Selon la même source, la proposition s’appuie sur plusieurs référentiels, notamment les orientations royales liées à la préservation des droits des juifs marocains, ainsi que les dispositions de la Constitution marocaine de 2011, qui consacre la diversité de l’identité nationale, incluant les composantes arabe, amazighe, saharo-hassanie, ainsi que les affluents africains, andalous, hébraïques et méditerranéens.
Les initiateurs de la pétition, dont les identités n’ont pas été révélées, entendent permettre aux enfants et descendants des juifs marocains résidant à l’étranger de recouvrer la nationalité marocaine. Ils estiment qu’un grand nombre d’entre eux en ont été privés en raison de divers facteurs, notamment l’éloignement géographique et les contraintes politiques, sécuritaires ou économiques dans les pays de résidence.
La proposition vise également à garantir à cette catégorie l’ensemble de ses droits constitutionnels, notamment politiques, religieux, culturels, économiques et sociaux, tout en favorisant leur intégration au sein de la société marocaine.

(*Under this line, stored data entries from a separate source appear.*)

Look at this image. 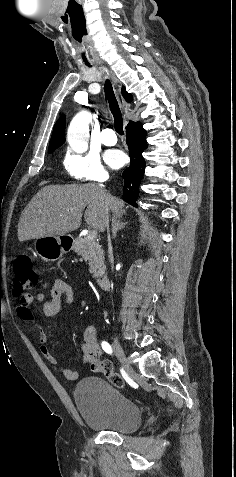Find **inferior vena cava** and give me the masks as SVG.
Returning <instances> with one entry per match:
<instances>
[{"label": "inferior vena cava", "mask_w": 236, "mask_h": 477, "mask_svg": "<svg viewBox=\"0 0 236 477\" xmlns=\"http://www.w3.org/2000/svg\"><path fill=\"white\" fill-rule=\"evenodd\" d=\"M103 228H107V234H108V253H109V259L110 263H113V255H112V247H111V239L109 235V208H108V203L107 200H105V205L103 208Z\"/></svg>", "instance_id": "1"}]
</instances>
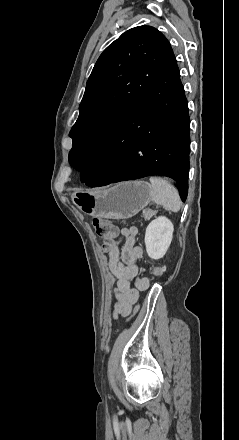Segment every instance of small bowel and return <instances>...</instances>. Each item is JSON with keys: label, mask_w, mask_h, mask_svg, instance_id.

Le ministère a souligné que cette pétition s’inscrit dans le cadre de la mise en œuvre de l’article 14 de la Constitution de 2011, qui permet aux citoyens de présenter des pétitions législatives via les mécanismes participatifs, notamment à travers la plateforme électronique dédiée.
Conformément à la procédure en vigueur, les initiateurs seront informés de la décision d’acceptation ou de rejet dans un délai ne dépassant pas 15 jours. En cas d’acceptation, la proposition suivra son parcours législatif au sein du Parlement, avant d’entrer en vigueur après son adoption et sa publication au Bulletin officiel.